* _LISTED RECORDS_
-.-.-

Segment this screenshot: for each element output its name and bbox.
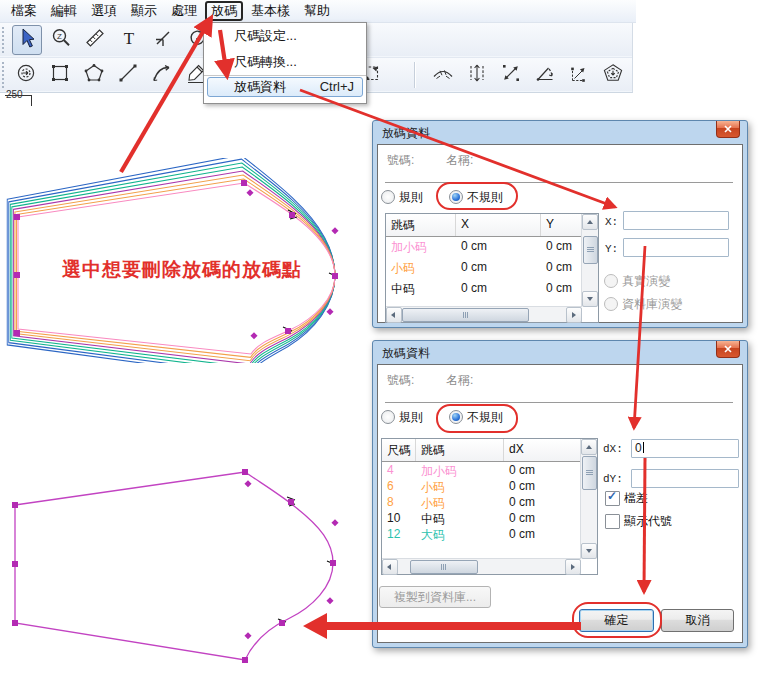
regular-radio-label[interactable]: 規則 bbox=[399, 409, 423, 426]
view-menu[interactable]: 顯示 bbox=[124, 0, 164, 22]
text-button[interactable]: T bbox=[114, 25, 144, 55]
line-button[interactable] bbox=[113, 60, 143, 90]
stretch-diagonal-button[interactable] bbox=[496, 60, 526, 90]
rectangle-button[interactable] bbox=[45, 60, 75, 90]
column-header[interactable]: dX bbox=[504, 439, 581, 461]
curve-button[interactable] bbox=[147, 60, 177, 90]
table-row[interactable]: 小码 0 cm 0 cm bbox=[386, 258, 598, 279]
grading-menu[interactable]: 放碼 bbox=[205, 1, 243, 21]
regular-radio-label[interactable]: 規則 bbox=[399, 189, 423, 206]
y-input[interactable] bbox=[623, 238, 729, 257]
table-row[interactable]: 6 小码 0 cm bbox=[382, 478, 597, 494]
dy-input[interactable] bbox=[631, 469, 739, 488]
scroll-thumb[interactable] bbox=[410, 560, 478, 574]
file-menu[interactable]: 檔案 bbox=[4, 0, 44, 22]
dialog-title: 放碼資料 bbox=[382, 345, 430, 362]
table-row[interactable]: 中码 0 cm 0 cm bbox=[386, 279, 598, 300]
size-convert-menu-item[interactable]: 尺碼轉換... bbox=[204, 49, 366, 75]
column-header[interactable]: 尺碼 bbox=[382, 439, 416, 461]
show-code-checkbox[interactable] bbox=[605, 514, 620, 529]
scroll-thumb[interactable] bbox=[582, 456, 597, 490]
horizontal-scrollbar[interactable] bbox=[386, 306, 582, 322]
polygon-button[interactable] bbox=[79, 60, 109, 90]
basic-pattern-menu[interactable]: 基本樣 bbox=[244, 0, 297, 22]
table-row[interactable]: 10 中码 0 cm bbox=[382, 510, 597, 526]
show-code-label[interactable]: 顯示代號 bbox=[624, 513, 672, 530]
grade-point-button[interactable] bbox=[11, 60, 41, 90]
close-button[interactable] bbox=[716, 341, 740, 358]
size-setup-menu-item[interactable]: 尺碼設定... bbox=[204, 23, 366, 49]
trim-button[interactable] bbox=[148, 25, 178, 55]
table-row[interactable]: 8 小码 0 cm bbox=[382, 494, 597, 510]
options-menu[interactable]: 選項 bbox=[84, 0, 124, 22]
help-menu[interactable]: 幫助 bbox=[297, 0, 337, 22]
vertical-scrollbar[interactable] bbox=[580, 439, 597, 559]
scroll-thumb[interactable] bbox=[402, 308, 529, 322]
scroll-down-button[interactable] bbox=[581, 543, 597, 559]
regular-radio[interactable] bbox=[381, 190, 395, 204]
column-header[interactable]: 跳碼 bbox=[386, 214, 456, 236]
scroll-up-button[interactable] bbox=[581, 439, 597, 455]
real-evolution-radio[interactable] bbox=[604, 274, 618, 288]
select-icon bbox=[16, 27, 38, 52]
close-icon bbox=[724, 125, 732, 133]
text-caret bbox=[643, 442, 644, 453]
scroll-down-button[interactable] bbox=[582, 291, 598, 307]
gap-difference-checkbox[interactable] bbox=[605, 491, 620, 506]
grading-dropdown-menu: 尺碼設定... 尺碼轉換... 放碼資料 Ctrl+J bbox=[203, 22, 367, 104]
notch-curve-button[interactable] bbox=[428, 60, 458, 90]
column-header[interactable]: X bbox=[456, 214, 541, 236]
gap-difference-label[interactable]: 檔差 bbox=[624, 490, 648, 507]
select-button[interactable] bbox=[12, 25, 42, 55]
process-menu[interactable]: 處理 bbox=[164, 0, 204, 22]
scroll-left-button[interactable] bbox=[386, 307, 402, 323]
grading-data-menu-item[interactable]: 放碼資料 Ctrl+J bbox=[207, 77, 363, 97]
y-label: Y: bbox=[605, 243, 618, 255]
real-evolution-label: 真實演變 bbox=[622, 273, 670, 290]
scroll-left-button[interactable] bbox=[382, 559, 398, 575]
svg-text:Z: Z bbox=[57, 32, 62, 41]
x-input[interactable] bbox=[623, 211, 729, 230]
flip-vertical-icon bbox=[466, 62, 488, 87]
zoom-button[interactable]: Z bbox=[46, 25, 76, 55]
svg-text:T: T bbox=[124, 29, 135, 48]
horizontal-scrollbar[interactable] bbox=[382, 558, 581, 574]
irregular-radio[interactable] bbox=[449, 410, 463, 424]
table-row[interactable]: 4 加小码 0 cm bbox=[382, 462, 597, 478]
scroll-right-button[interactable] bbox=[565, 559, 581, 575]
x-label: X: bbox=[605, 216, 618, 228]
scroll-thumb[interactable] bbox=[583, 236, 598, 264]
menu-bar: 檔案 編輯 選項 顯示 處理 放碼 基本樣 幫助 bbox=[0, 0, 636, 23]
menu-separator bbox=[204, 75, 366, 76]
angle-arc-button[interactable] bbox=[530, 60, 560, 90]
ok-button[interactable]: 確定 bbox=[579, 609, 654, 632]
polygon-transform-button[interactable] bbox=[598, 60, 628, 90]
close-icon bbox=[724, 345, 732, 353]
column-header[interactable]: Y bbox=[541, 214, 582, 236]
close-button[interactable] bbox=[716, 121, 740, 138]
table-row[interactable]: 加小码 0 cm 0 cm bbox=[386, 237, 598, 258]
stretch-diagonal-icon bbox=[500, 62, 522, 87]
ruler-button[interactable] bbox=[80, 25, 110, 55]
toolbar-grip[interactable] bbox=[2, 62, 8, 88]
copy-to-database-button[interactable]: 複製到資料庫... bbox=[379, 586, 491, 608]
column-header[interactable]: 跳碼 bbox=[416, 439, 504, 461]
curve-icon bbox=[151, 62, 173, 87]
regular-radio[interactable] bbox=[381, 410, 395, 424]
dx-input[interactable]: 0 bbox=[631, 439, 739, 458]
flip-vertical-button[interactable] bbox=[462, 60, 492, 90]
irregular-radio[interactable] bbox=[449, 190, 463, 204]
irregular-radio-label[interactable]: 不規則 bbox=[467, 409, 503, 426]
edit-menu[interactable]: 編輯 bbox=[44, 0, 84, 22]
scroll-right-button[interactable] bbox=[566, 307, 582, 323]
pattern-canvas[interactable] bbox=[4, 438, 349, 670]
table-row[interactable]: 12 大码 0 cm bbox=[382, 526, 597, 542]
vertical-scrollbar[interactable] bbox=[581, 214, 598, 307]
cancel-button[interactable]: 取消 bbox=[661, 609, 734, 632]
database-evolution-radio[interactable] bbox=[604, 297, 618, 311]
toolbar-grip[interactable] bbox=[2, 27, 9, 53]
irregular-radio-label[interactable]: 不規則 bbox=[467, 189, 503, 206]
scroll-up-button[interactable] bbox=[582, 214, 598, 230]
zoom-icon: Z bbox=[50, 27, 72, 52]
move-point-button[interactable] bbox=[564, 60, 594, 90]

-.-.-

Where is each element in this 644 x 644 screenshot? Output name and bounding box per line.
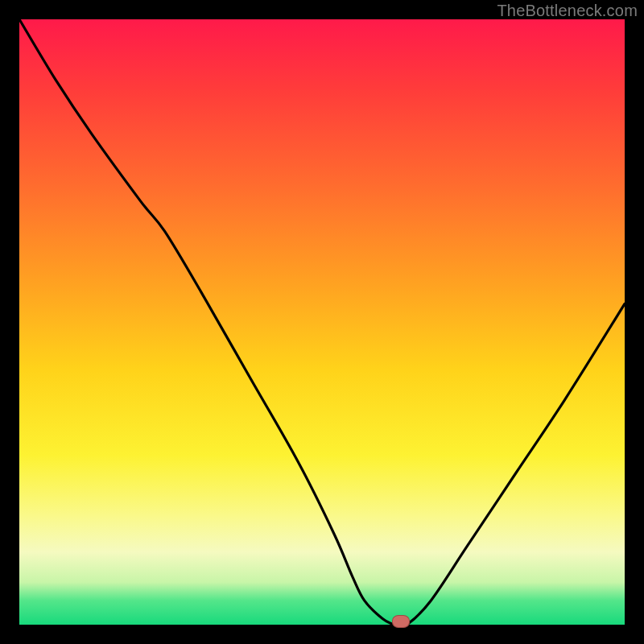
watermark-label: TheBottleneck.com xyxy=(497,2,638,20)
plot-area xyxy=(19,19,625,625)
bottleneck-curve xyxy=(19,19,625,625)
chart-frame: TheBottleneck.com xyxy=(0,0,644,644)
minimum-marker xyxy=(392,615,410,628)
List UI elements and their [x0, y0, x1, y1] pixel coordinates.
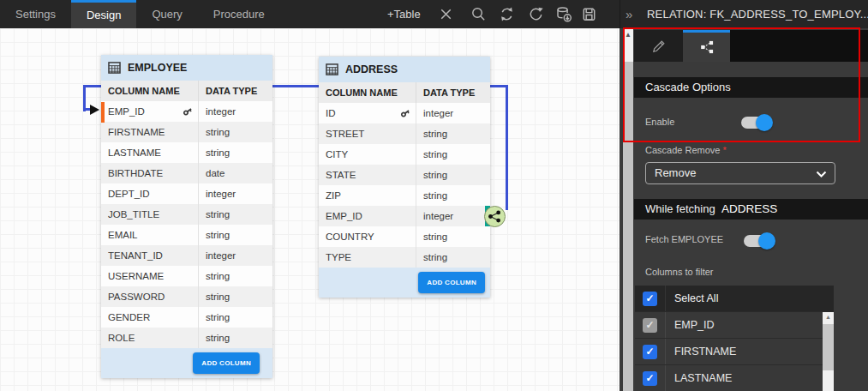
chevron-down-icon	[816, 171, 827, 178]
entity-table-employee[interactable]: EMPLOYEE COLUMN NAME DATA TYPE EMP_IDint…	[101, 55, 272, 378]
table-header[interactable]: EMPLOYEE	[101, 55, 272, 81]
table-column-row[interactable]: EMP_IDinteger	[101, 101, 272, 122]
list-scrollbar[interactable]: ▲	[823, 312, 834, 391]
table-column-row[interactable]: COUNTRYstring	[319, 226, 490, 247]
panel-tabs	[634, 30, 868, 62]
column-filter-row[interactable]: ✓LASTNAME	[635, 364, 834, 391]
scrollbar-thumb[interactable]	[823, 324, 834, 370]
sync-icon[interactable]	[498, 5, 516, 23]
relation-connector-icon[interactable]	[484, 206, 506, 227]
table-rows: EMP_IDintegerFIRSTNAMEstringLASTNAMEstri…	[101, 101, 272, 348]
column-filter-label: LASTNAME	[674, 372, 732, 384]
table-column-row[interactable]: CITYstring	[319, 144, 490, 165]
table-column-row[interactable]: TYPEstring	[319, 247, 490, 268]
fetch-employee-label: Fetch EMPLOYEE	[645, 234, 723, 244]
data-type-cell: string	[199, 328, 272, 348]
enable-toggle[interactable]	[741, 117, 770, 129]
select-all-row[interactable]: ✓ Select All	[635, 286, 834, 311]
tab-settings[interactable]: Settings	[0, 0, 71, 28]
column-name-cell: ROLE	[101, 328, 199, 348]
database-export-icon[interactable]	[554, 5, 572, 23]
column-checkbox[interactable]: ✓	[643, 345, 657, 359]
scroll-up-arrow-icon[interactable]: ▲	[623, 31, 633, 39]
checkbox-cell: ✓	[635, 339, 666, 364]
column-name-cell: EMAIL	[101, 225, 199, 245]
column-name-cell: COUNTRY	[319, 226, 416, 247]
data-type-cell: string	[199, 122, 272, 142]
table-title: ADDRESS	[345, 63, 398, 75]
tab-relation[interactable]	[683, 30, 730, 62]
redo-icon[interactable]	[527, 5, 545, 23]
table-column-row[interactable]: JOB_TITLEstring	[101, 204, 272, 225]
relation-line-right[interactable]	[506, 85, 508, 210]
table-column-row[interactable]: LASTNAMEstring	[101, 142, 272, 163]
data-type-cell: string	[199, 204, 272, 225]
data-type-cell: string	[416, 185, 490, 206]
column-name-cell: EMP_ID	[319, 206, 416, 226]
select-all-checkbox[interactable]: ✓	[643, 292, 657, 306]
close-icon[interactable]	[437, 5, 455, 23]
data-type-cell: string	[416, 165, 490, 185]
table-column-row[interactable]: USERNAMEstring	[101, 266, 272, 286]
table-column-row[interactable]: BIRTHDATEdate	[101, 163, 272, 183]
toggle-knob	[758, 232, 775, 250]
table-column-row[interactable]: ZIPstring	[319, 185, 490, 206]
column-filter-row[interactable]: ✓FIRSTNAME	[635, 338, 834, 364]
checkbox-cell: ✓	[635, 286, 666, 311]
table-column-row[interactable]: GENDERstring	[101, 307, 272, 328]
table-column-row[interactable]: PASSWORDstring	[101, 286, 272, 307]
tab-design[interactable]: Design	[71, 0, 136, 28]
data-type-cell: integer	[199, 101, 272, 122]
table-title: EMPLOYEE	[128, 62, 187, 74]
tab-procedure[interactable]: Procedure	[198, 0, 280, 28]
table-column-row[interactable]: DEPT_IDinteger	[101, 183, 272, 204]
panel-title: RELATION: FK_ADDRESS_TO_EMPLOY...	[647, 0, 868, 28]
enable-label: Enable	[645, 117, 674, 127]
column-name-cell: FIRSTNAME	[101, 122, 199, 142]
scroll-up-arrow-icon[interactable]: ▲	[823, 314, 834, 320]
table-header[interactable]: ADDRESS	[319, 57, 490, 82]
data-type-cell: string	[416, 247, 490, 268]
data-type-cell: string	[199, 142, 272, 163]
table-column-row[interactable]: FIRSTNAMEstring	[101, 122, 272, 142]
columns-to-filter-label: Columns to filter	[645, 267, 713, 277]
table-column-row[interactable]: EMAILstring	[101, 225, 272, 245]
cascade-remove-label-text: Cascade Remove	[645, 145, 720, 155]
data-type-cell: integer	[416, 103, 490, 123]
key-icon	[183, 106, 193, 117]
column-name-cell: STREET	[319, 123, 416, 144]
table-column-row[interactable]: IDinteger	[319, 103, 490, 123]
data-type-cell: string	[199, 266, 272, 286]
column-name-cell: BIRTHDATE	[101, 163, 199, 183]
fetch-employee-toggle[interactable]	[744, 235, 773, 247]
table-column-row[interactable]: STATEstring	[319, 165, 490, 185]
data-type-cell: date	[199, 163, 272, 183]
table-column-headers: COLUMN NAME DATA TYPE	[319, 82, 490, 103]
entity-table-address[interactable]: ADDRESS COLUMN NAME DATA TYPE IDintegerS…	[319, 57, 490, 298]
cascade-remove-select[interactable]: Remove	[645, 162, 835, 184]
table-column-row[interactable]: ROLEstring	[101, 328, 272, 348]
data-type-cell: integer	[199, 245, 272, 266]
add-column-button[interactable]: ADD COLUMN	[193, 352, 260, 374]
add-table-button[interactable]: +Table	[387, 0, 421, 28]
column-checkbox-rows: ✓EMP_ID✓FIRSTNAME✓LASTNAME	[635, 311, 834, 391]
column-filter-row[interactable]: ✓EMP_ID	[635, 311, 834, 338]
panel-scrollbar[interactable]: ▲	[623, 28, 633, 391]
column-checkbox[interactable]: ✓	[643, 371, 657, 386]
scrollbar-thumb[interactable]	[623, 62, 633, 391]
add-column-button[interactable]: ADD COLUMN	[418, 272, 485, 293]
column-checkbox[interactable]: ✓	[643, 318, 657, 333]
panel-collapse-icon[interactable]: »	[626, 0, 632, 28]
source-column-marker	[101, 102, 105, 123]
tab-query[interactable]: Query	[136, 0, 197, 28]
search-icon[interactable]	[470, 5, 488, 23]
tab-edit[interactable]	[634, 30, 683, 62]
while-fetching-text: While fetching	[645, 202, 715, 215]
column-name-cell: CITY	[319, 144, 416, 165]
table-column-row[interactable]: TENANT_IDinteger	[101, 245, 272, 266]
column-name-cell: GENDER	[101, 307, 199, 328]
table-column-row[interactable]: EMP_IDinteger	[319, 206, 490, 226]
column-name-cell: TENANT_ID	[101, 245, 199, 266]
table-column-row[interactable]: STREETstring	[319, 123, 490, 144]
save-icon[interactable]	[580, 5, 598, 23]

-.-.-

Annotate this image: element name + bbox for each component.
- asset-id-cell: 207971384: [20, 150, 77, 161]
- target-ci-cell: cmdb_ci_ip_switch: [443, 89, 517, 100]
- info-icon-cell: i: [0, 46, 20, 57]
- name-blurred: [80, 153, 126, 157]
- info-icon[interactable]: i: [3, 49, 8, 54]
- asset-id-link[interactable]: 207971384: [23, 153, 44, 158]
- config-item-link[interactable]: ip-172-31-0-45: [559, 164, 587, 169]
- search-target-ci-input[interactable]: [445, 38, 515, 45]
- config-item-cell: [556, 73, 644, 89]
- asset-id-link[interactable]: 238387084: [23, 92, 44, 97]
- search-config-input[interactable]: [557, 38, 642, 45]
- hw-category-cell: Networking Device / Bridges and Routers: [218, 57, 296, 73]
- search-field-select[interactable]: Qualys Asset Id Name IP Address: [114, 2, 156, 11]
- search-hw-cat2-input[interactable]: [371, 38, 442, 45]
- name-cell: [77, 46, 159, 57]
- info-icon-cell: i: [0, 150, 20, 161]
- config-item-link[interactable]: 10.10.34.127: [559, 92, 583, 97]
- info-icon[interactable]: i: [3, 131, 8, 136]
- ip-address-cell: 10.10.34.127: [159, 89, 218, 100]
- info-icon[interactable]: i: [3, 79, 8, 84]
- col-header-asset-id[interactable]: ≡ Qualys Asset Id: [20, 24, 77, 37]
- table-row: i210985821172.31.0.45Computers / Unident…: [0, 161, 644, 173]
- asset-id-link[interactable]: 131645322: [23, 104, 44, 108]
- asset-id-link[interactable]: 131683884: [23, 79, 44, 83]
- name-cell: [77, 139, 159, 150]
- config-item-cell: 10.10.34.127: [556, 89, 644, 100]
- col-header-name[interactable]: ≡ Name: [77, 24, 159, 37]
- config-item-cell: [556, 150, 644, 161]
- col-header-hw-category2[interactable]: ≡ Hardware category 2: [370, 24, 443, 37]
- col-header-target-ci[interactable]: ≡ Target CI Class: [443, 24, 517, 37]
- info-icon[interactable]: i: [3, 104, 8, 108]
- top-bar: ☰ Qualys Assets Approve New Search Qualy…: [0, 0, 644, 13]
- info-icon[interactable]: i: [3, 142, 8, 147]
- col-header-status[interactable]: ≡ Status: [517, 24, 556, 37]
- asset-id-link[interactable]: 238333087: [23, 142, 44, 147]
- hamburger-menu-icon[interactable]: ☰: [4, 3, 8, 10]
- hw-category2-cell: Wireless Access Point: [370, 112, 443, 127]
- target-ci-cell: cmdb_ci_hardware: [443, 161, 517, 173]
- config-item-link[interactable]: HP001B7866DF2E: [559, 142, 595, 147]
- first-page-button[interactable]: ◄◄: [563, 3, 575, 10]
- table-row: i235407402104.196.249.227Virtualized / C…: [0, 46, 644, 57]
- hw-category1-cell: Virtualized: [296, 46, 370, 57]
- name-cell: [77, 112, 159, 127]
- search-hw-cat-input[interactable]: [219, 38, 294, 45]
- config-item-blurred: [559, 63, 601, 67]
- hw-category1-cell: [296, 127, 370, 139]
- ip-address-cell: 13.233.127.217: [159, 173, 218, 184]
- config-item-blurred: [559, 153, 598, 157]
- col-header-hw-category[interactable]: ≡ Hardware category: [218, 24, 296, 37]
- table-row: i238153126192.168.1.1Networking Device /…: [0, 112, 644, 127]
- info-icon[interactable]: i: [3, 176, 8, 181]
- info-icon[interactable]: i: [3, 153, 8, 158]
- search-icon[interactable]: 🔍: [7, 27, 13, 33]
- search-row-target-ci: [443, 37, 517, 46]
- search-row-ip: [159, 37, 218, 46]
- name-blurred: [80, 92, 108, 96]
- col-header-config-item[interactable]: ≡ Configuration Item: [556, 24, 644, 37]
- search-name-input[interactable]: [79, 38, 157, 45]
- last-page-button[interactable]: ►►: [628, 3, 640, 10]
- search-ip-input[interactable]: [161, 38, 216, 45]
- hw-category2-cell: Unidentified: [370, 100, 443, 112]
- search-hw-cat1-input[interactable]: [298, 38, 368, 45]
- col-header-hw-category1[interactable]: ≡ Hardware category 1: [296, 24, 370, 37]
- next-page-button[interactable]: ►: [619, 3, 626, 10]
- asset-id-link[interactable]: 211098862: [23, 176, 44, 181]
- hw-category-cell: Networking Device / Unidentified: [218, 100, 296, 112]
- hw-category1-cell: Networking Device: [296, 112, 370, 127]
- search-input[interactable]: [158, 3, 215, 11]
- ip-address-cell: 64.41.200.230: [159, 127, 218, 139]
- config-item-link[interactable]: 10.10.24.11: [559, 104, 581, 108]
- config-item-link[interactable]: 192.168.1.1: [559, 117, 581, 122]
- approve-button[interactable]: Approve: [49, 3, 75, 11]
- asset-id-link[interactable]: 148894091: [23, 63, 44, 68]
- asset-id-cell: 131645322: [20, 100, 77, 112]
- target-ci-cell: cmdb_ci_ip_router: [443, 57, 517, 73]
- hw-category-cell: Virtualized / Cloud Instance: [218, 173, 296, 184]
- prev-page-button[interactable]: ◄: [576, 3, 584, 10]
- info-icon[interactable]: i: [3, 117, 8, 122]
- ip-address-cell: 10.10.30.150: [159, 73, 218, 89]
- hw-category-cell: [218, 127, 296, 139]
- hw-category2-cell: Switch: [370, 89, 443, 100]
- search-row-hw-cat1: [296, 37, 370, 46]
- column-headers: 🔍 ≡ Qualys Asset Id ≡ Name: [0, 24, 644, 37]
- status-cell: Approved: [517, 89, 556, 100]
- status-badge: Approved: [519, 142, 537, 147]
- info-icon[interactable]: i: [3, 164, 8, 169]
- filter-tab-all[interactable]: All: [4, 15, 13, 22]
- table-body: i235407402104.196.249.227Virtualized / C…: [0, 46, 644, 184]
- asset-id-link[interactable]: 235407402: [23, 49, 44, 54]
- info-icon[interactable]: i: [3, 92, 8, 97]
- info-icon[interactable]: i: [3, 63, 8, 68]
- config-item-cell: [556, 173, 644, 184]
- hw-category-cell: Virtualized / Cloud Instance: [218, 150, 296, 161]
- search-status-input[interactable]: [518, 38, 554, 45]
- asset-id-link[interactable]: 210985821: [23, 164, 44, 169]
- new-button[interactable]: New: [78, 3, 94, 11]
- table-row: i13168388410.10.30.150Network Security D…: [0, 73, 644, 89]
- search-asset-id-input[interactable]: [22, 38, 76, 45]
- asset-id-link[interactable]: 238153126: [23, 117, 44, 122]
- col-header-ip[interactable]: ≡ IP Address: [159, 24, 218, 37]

-.-.-

* _PROBLEM STATEMENT_
Scan the entries for lines holding the string "Unidentified", then copy every one of them.

* _EXERCISE OUTPUT_
- hw-category2-cell: Unidentified: [370, 100, 443, 112]
- hw-category-cell: Networking Device / Unidentified: [218, 100, 296, 112]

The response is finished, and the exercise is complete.